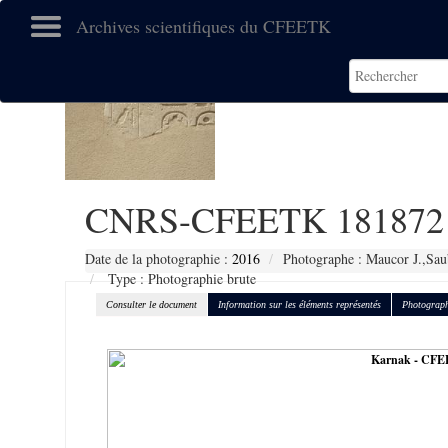
Archives scientifiques du CFEETK
CNRS-CFEETK 181872
Date de la photographie :
2016
Photographe : Maucor J.,Sau
Type : Photographie brute
Consulter le document
Information sur les éléments représentés
Photograph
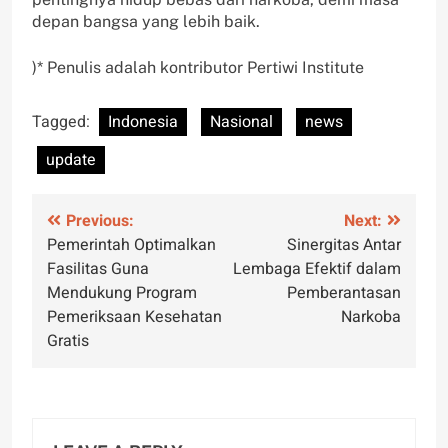
depan bangsa yang lebih baik.
)* Penulis adalah kontributor Pertiwi Institute
Tagged:
Indonesia
Nasional
news
update
Post
Previous:
Next:
Pemerintah Optimalkan
Sinergitas Antar
navigation
Fasilitas Guna
Lembaga Efektif dalam
Mendukung Program
Pemberantasan
Pemeriksaan Kesehatan
Narkoba
Gratis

- - - -

- _Exercise instructions_: Reproduce every entry above exactly, and omit the pictures.

- _Solution for this problem_:
Archives scientifiques du CFEETK
CNRS-CFEETK 181872
Date de la photographie :
2016
Photographe : Maucor J.,Sau
Type : Photographie brute
Consulter le document
Information sur les éléments représentés
Photograph
depan bangsa yang lebih baik.
)* Penulis adalah kontributor Pertiwi Institute
Tagged:
Indonesia
Nasional
news
update
Post
Previous:
Next:
Pemerintah Optimalkan
Sinergitas Antar
navigation
Fasilitas Guna
Lembaga Efektif dalam
Mendukung Program
Pemberantasan
Pemeriksaan Kesehatan
Narkoba
Gratis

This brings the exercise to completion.